Они любят Соню, а Соня любит их. Но тогда почему такая тоска и тревога и так неспокойно на сердце? Почему?
— Нелепые все же цветы, — заметил отец, осторожно вынимая из корытца гладиолусы, заворачивая их в смоченную водой тряпицу. — Это даже не цветы. Это архитектура. Что ж вы, девушки, всю клумбу заломали? Не жалко?
— Володя, как ты не понимаешь? — Мать тотчас принялась помогать ему, выдергивая у него из рук бечевку. Мешала, как всегда. Суетливая, бестолковая. Отец терпел. Он всегда терпел. Он любил ее очень. — Ты представь, Соня расставит букеты по всему дому, это очень освежит интерьер.
— Интерьер, — хмыкнул отец. — Интерьер — это сильно сказано.
— Вот именно, — тут же согласилась мать. — В том-то и дело. Завтра приедут французы, что они увидят? Наши продавленные кресла? Нашу кушетку облезлую? А так — цветы, цветы, цветы… Цветомаскировка.
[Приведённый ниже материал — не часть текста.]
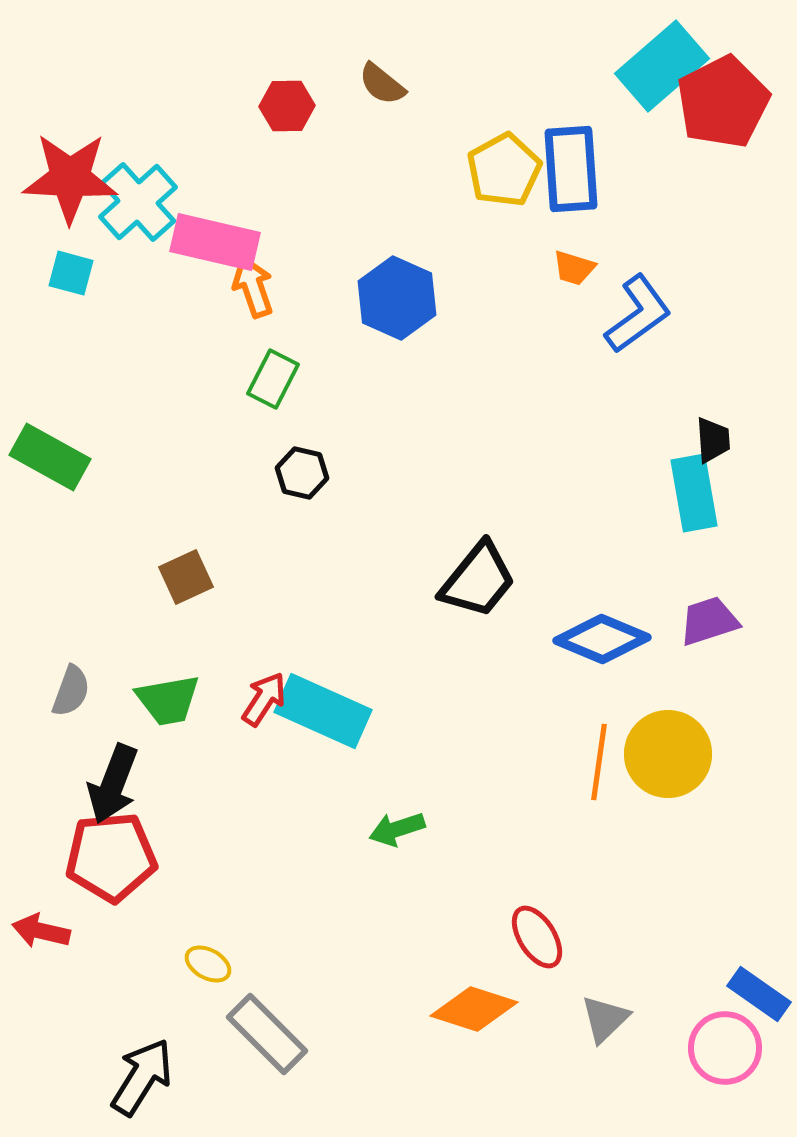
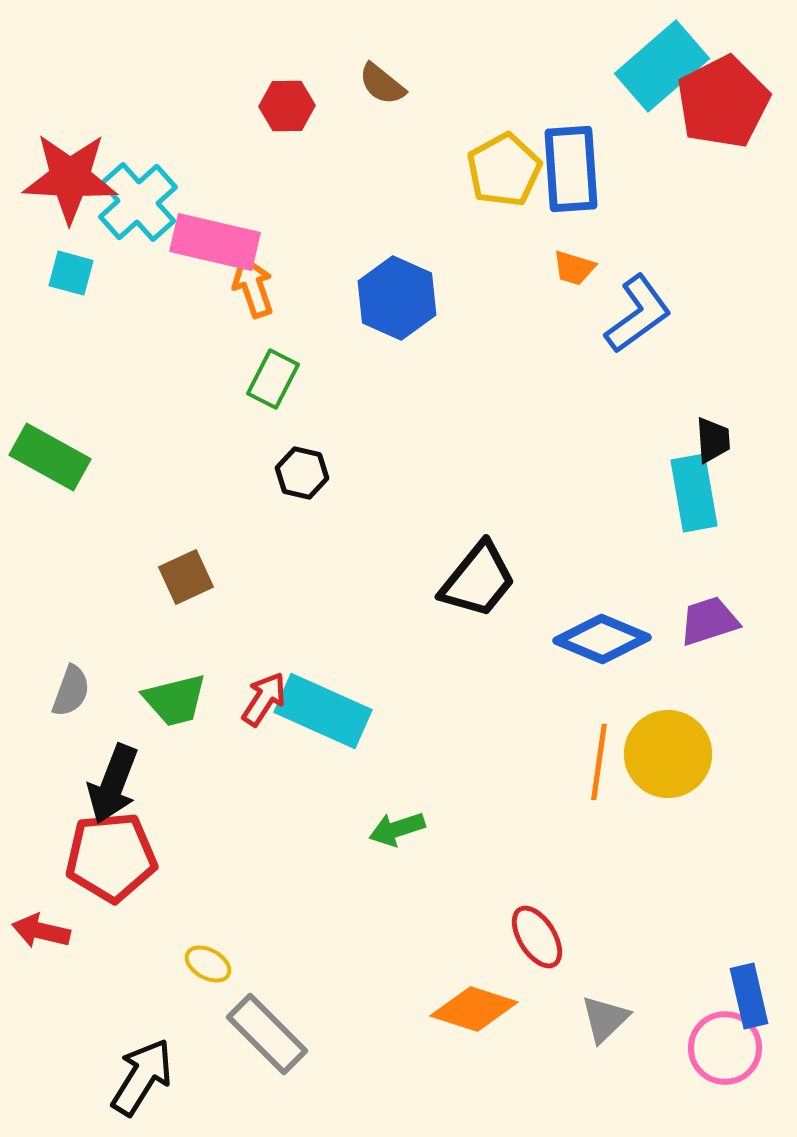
green trapezoid at (168, 700): moved 7 px right; rotated 4 degrees counterclockwise
blue rectangle at (759, 994): moved 10 px left, 2 px down; rotated 42 degrees clockwise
— Францу-узы! — насмешливо протянул отец. — Тоже мне, событие! Сонь, ты смотри там не юли перед ними!
— Папа, даже если бы я захотела, у меня не получится, — сказала Соня, вставая из-за стола.
— Это верно, — согласился отец, он знал свою дочь, свою кровь, свою породу. — Верно. Но все же, знаешь… Нам это свойственно, русским. Герцен еще подметил: «Для русского человека знакомство с иностранцем — все равно что повышение в чине». Помни об этом.
— Папочка, обещаю. — Соня перекинула ремень сумки через плечо, осторожно приняла из отцовских рук пеструю цветочную громаду, торопливо перецеловала отца и мать, касаясь губами родных щек и губ, как они стремительно стареют, господи!
Если бы Соня видела их каждый день, это не было бы так заметно.
Да, но и они, наверное, думают так же, хотя мать никогда не скажет об этом отцу, отец — дочери. Промолчат оба. И оба подумают об одном: Соне уже сорок три, Соня стареет. У Сони грустные глаза. Усталые, грустные, сколько бы она ни смеялась, какой бы деловито-энергичной, бодрой, веселой ни старалась бы казаться…
— А смородина? — ахнула мать. — Вот же корзинка!
— Мамочка, в другой раз, мне бы эту клумбу до дома доволочь! — Соня уже спешила к калитке.
— А подарки? Соня! Наши подарки!
Соня остановилась посреди садовой дорожки. Подарки — это святое. Подарки ей вручили тотчас по приезде. Уж здесь не забыли, что она новорожденная. Ворох милых, любовно, обдуманно выбираемых разных разностей. Самый главный подарок — двухтомничек Пастернака. Это же надо было запомнить еще весенние Сонины вздохи: «Так хочется перечесть! Так хочется, чтобы он был свой! Где добыть?»